Storm and I glanced at each other nervously, before Storm looked back at Sentinel. “No, we… had needed a break from the noise of the house and went to the guard house to get it.”
“I see,” Sentinel said with another nod. He seemed to understand that there was something we weren’t saying, but he probably guessed what it was related to. His wrinkled skin made him seem even more fragile with every passing day. “I sent my brother to her a while ago; when the news first struck. Perhaps you should go hear about it from him…”
I nodded, looking at Valla. She seemed to watch the child and her mother, and the man who was near them as he held both of them close. Storm was the first of us to speak. “Let’s go back. Sentinel, do you want us to lead them to Shadowforth as well?”
“I don’t think their lives are in danger… not any more, at least.” Sentinel smiled at Valla. “I’ll guide them there when they’re ready to move. You should learn more about what happened, in the meantime.”
“That sounds good,” Storm said. “Thank you, Sentinel.”
Sentinel nodded, and turned towards the woman. When he was just out of range, I noticed that Valla seemed to be very tense. I looked at her, but before I could say anything, she turned to me.
“Was… was that the same Sentinel that we keep hearing about?”

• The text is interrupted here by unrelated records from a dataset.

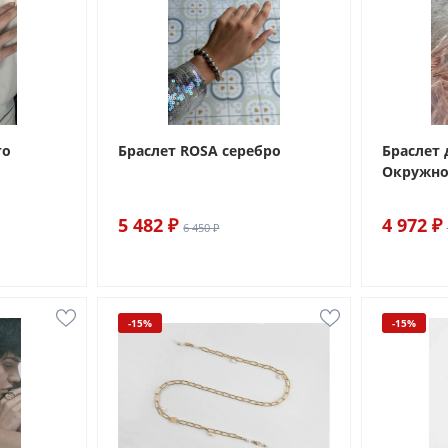
то
Браслет ROSA серебро
Браслет
Окружно
5 482 ₽
4 972 ₽
6 450 ₽
-15%
-15%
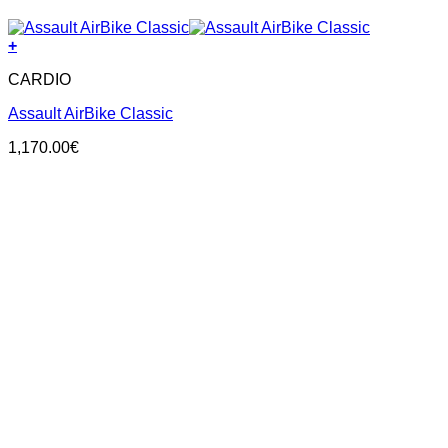
+
CARDIO
Assault AirBike Classic
1,170.00
€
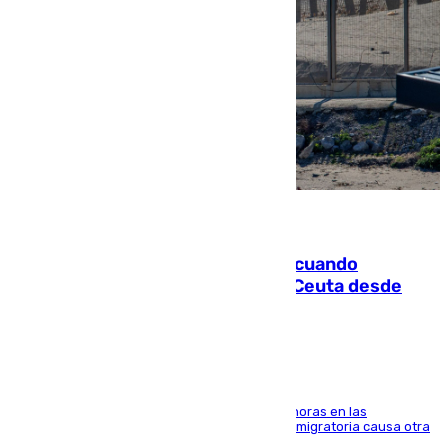
07.08.2026
Fallece un joven tras caer al mar cuando
intentaba entrar en parapente a Ceuta desde
Marruecos
El accidente se produjo alrededor de las 8.00 horas en las
inmediaciones del espigón de Benzú y la crisis migratoria causa otra
víctima más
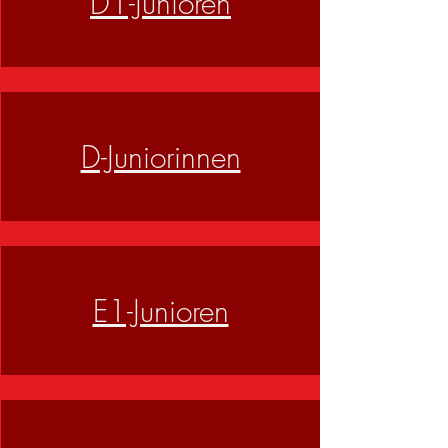
D1-Junioren
D-Juniorinnen
E1-Junioren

“Yeah. He’s our leader,” I said.
“And you guys didn’t tell me before I started talking?!”
“Is there something wrong with that…?”
Valla took a deep breath. “I just… I’m not supposed to be representing Akalai. I would have told him to talk to Harold before me…”
I shrugged. “Ah well. He’ll get to talk to Harold later. We don’t have time for that stuff right now.”
Valla nodded, but I could tell she was still anxious. Though whether it was about that or the attack, I wasn’t certain.